Une sombre histoire de vampires
Nous sommes en 1996. Le monde du jeu vidéo respire encore l’air pur de la 3D balbutiante. Lara Croft s’invite dans les salons, Mario saute dans son premier monde en 64 bits, et Sony installe sa PlayStation comme la console cool, branchée et un peu rebelle. Au milieu de cette euphorie, Crystal Dynamics sort Blood Omen: Legacy of Kain, un jeu qui ne ressemblait à rien d’autre à l’époque : sombre, sanglant, bavard, et qui vous mettait dans la peau d’un vampire assoiffé de vengeance. Rien à voir avec les plombiers moustachus ni les hérissons bleus, ici on parlait de malédiction, de corruption et de damnation éternelle. Ambiance.

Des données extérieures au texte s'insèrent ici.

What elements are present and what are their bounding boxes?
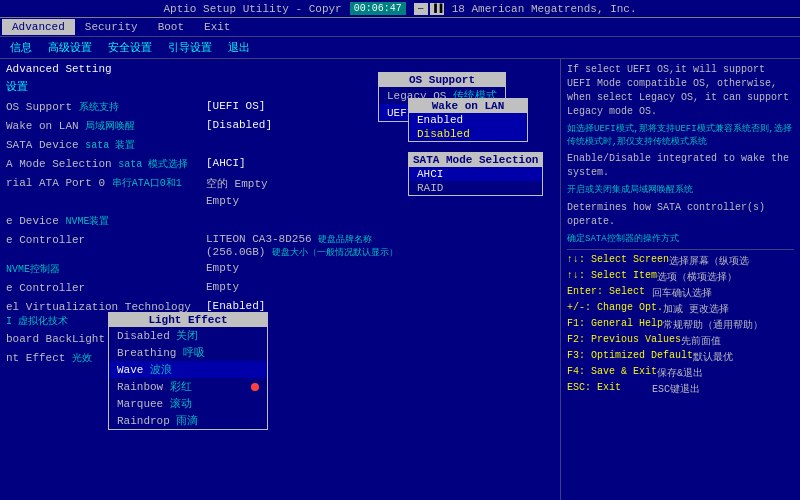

Le pari était osé. À une époque où la fantasy se résumait souvent à taper des gobelins à coups d’épée +1, Blood Omen proposait une véritable plongée dans un monde gothique et décadent. Le joueur incarnait Kain, noble assassiné puis ressuscité en vampire, décidé à laver l’affront dans un bain de sang. Oubliez la chevalerie, oubliez la morale : vous étiez un prédateur, et pour survivre, il fallait boire. Beaucoup. Le jeu ne faisait aucune concession et ça, c’était nouveau.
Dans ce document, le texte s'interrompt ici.